What you will do :: What's needed is an exact copy of all the data below, without pictures.

(Beginning of Supplied material)

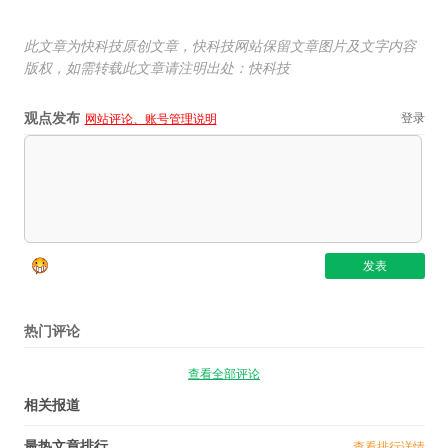
此文章为快科技原创文章，快科技网站保留文章图片及文字内容
版权，如需转载此文章请注明出处：快科技
观点发布
登录
网站评论、账号管理说明
热门评论
查看全部评论
相关报道
最热文章排行
查看排行详情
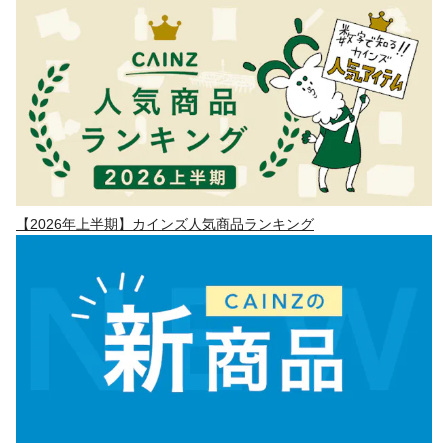
【2026年上半期】カインズ人気商品ランキング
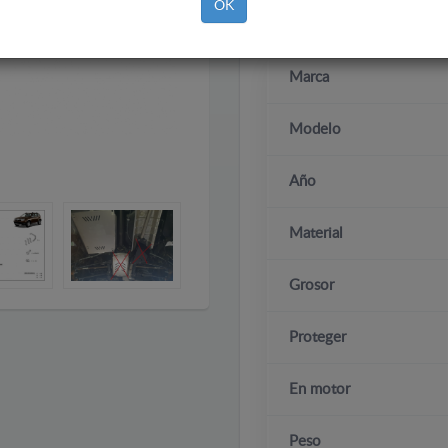
OK
Marca
Modelo
Año
Material
Grosor
Proteger
En motor
Peso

(End of Supplied material)

Result ::
此文章为快科技原创文章，快科技网站保留文章图片及文字内容
版权，如需转载此文章请注明出处：快科技
观点发布
登录
网站评论、账号管理说明
热门评论
查看全部评论
相关报道
最热文章排行
查看排行详情
【2026年上半期】カインズ人気商品ランキング
OK
Marca
Modelo
Año
Material
Grosor
Proteger
En motor
Peso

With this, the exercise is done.